It survives because $x is static and each member in $x is a reference.

$x was initialized once to that range(1,3) array. Whenever f() returns it will return a copy of that array, thus $z and $y have both the same array values even though they are different actual arrays.
Modifying $y would have no effect on $z because of the copying... if it weren't for the by-ref foreach you did, which caused each member in the array to become a reference. That makes $x[2], $y[2], and $z[2] all the same so a change made to one of them will "appear" in the others.

The point isn't that $x survives, the point is that only the last element is a reference, and that it wasn't explicitly converted to a reference.

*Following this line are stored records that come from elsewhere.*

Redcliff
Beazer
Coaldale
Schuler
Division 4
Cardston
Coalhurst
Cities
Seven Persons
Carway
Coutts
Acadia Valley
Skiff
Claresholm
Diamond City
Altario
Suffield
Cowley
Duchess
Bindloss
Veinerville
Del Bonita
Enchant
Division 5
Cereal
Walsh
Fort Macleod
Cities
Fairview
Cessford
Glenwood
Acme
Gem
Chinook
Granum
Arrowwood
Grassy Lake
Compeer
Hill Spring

Set $y[1] to 'surprise' and then print out $z[1]: you'll get a result of 2.

Only the last element of $x is a reference after the foreach() has exited.

The bug is that the last element remains a reference after the referencing variable ($j) has for all intents and purposes ceased to exist.

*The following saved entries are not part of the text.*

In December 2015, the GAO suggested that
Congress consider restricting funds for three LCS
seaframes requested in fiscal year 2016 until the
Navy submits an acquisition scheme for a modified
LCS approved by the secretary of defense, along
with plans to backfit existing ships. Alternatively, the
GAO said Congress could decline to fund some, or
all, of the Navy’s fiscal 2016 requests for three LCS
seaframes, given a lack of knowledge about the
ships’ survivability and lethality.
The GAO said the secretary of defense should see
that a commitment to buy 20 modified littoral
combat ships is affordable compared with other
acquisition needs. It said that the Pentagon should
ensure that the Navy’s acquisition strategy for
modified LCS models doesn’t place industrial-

For example, if you add an unset($j); after the foreach(), the issue disappears.

Poor phrasing on my part: each element *was* a reference, and when the loop moves to the next element the previous is destroyed. At the end the last element remains a reference.

However I'm also going along with previous decisions, such as bug #68402, which say that this behavior is not a bug. References can be tricky and unset()ing referenced variables when you're done with them is a good idea.